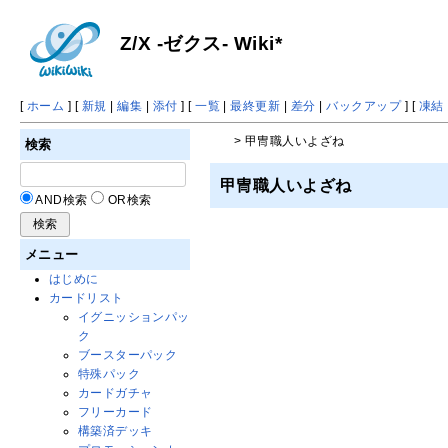
Z/X -ゼクス- Wiki*
[
ホーム
] [
新規
|
編集
|
添付
] [
一覧
|
最終更新
|
差分
|
バックアップ
] [
凍結
> 甲冑職人いよざね
検索
甲冑職人いよざね
AND検索
OR検索
メニュー
はじめに
カードリスト
イグニッションパッ
ク
ブースターパック
特殊パック
カードガチャ
フリーカード
構築済デッキ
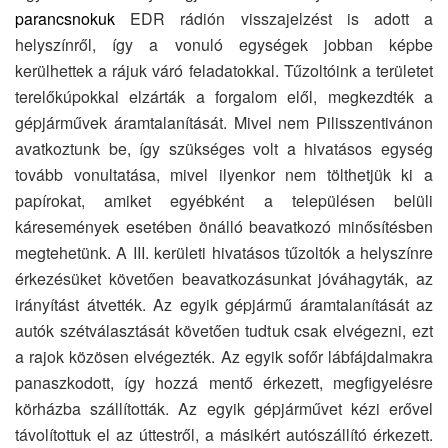
parancsnokuk
EDR rádión visszajelzést is adott a
helyszínről, így a vonuló egységek jobban képbe
kerülhettek a rájuk váró feladatokkal. Tűzoltóink a területet
terelőkúpokkal elzárták a forgalom elől, megkezdték a
gépjárművek áramtalanítását. Mivel nem Pilisszentivánon
avatkoztunk be, így szükséges volt a hivatásos egység
tovább vonultatása, mivel ilyenkor nem tölthetjük ki a
papírokat, amiket egyébként a településen belüli
káresemények esetében önálló beavatkozó minősítésben
megtehetünk. A III. kerületi hivatásos tűzoltók a helyszínre
érkezésüket követően beavatkozásunkat jóváhagyták, az
irányítást átvették. Az egyik gépjármű áramtalanítását az
autók szétválasztását követően tudtuk csak elvégezni, ezt
a rajok közösen elvégezték. Az egyik sofőr lábfájdalmakra
panaszkodott, így hozzá mentő érkezett, megfigyelésre
körházba szállították. Az egyik gépjárművet kézi erővel
távolítottuk el az úttestről, a másikért autószállító érkezett.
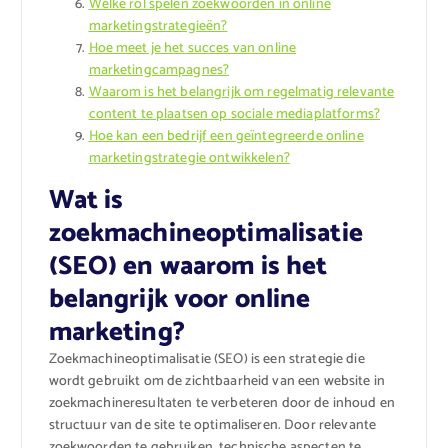
Welke rol spelen zoekwoorden in online
marketingstrategieën?
Hoe meet je het succes van online
marketingcampagnes?
Waarom is het belangrijk om regelmatig relevante
content te plaatsen op sociale mediaplatforms?
Hoe kan een bedrijf een geïntegreerde online
marketingstrategie ontwikkelen?
Wat is
zoekmachineoptimalisatie
(SEO) en waarom is het
belangrijk voor online
marketing?
Zoekmachineoptimalisatie (SEO) is een strategie die
wordt gebruikt om de zichtbaarheid van een website in
zoekmachineresultaten te verbeteren door de inhoud en
structuur van de site te optimaliseren. Door relevante
zoekwoorden te gebruiken, technische aspecten te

- - - - -

### EXERCISE INSTRUCTIONS
Nothing but the records above, retyped exactly and stripped of images, should appear in the answer.

### EXERCISE RESULT
Z/X -ゼクス- Wiki*
[
ホーム
] [
新規
|
編集
|
添付
] [
一覧
|
最終更新
|
差分
|
バックアップ
] [
凍結
> 甲冑職人いよざね
検索
甲冑職人いよざね
AND検索
OR検索
メニュー
はじめに
カードリスト
イグニッションパッ
ク
ブースターパック
特殊パック
カードガチャ
フリーカード
構築済デッキ
parancsnokuk
EDR rádión visszajelzést is adott a
helyszínről, így a vonuló egységek jobban képbe
kerülhettek a rájuk váró feladatokkal. Tűzoltóink a területet
terelőkúpokkal elzárták a forgalom elől, megkezdték a
gépjárművek áramtalanítását. Mivel nem Pilisszentivánon
avatkoztunk be, így szükséges volt a hivatásos egység
tovább vonultatása, mivel ilyenkor nem tölthetjük ki a
papírokat, amiket egyébként a településen belüli
káresemények esetében önálló beavatkozó minősítésben
megtehetünk. A III. kerületi hivatásos tűzoltók a helyszínre
érkezésüket követően beavatkozásunkat jóváhagyták, az
irányítást átvették. Az egyik gépjármű áramtalanítását az
autók szétválasztását követően tudtuk csak elvégezni, ezt
a rajok közösen elvégezték. Az egyik sofőr lábfájdalmakra
panaszkodott, így hozzá mentő érkezett, megfigyelésre
körházba szállították. Az egyik gépjárművet kézi erővel
távolítottuk el az úttestről, a másikért autószállító érkezett.
Welke rol spelen zoekwoorden in online
marketingstrategieën?
Hoe meet je het succes van online
marketingcampagnes?
Waarom is het belangrijk om regelmatig relevante
content te plaatsen op sociale mediaplatforms?
Hoe kan een bedrijf een geïntegreerde online
marketingstrategie ontwikkelen?
Wat is
zoekmachineoptimalisatie
(SEO) en waarom is het
belangrijk voor online
marketing?
Zoekmachineoptimalisatie (SEO) is een strategie die
wordt gebruikt om de zichtbaarheid van een website in
zoekmachineresultaten te verbeteren door de inhoud en
structuur van de site te optimaliseren. Door relevante
zoekwoorden te gebruiken, technische aspecten te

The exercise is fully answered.